Originally Posted by
DrNewGod
In some respects, Pre-CoIE was cleaner than what came after. It was definitely cleaner than what it had become just before Flashpoint.
Immediately after CoIE,things were not all that messy. There were pretty large question marks hanging over Power Girl, Wonder Girl, Fury, and the time that had passed between Byrne's Man of Steel mini and his Superman relaunch. Still (in my recollection), it didn't start to get head-scratchy until DC retrofitted Troia, and launched Hawkworld as an ongoing monthly. And it got progressively worse as it went forward, with continual attempts at historical patch-plumbing and writers insisting on restoring their childhood sacred cows.

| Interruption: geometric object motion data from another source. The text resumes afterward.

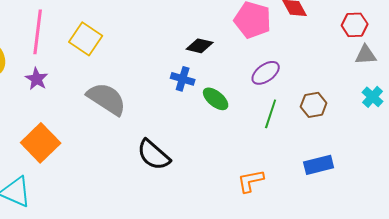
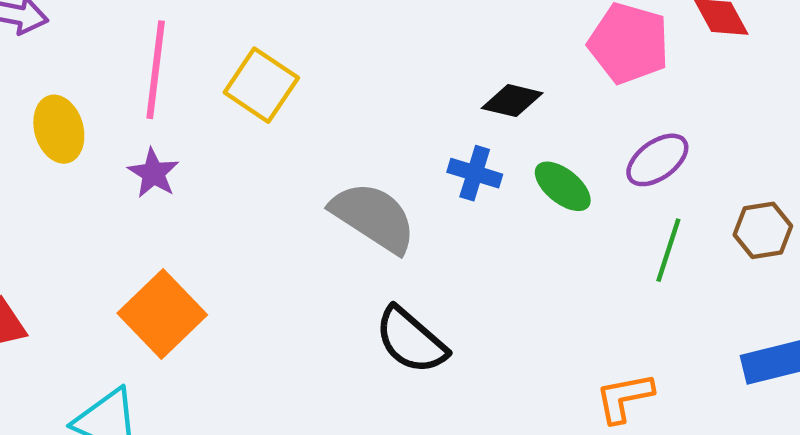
gray semicircle: (107, 99) -> (374, 217), moved
green ellipse: (216, 99) -> (563, 186), moved

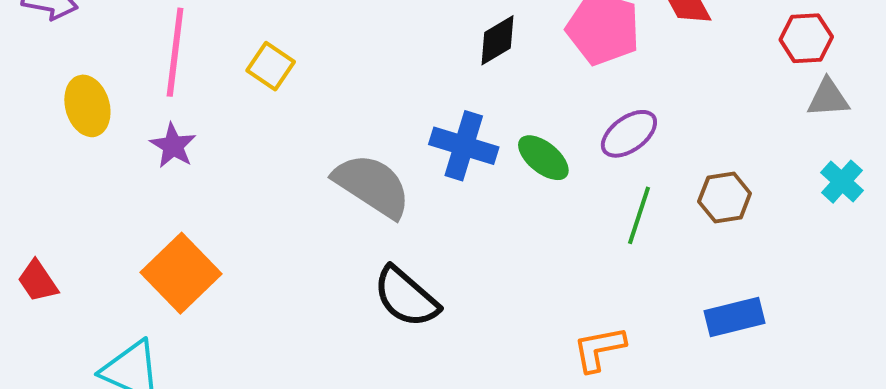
yellow square: (261, 85) -> (271, 66), size x0.7
black diamond: (512, 101) -> (498, 40), moved, turned -44
blue cross: (475, 173) -> (464, 146), size x1.4

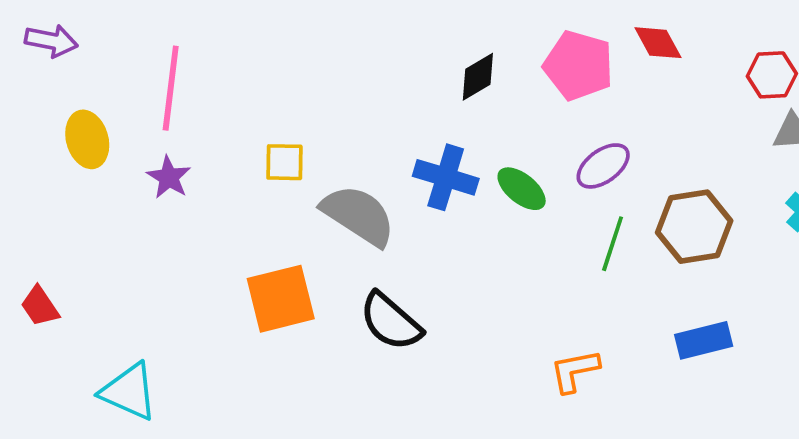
yellow square: (271, 66) -> (284, 162), moved, turned -33
brown hexagon: (725, 198) -> (694, 227), size x1.5
orange square: (181, 273) -> (281, 299), moved, turned 30

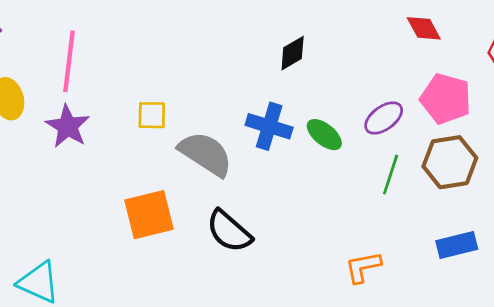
pink pentagon: (578, 65) -> (446, 99), moved
purple star: (169, 177) -> (68, 126), size x1.4

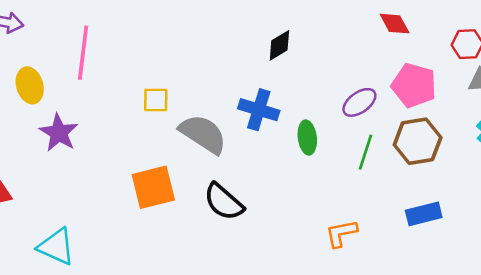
purple star: (68, 126) -> (59, 133), moved
green ellipse: (324, 135) -> (307, 138), moved, turned 44

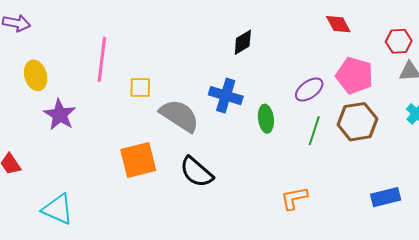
pink line: (83, 53) -> (102, 59), moved
blue rectangle: (424, 214) -> (386, 197), moved

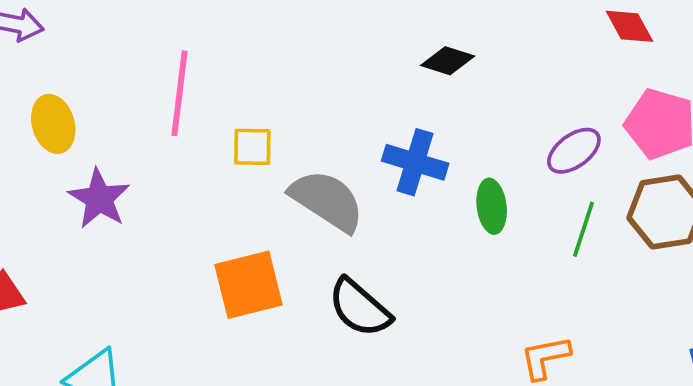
black diamond: (243, 42) -> (448, 61), turned 48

At the same time, Pre-CoIE Superman's environment was thick! He was The Last Son of Krypton (except for is cousin, a bottled city full of miniaturized refugees, and a veritable army of criminals in a ghost prison). He had a full-time gig as a reporter, and then TV anchor, but still spent oodles of time out in space while a legion of robots substituted for him. He had this constant romantic quadrangle going between Clark, Kal-el, Lois, and Lana (plus Lori and others). To keep things challenging for him, kryptonite had become more abundant than sand. He could travel through time, but didn't learn about the great crises of the future and try to avert them.
Superman's surroundings were also sometimes a little silly (at least to the emerging aesthetic of the day). He had a super-dog, super-horse, super-cat, super-monkey. One of his most dangerous adversaries was - literally - a cosmic western desperado riding a space pegasus.
Wonder Woman was not much better off. She'd been through at least two Trevor deaths and resurrections by Crisis, and a giant, racist-caricature, mustachioed egg was on her roll of major villains.
All that said, looking back, the continuity might have been heavy, but it wasn't unmanageable. As SiegePerilous02 points out, Crisis seems to have had less to do with cleaning up the backstory than with trying to salvage really valuable IPs that were sinking, and it did that. If cleaning up had really been the goal, they would have followed Plan A, and done a cold reboot, ala Nu52.
Further, Batman had been in dire need of rehabilitation in 1968, and they did it without burning Wayne Manor to the ground. They reset him in one issue, without explicitly writing out anything, and just wrote in him a way that worked better for the times. You don't want Wonder Woman looking through time with her magic sphere, don't write about it. You don't want Superman fighting a fetishy-Zardoz knockoff, forbid using the character. Incentivize writers that want to write the kind of pitch you think will work.
Still, I can see why DC thought it had to do some dramatic, and they did deliver on that.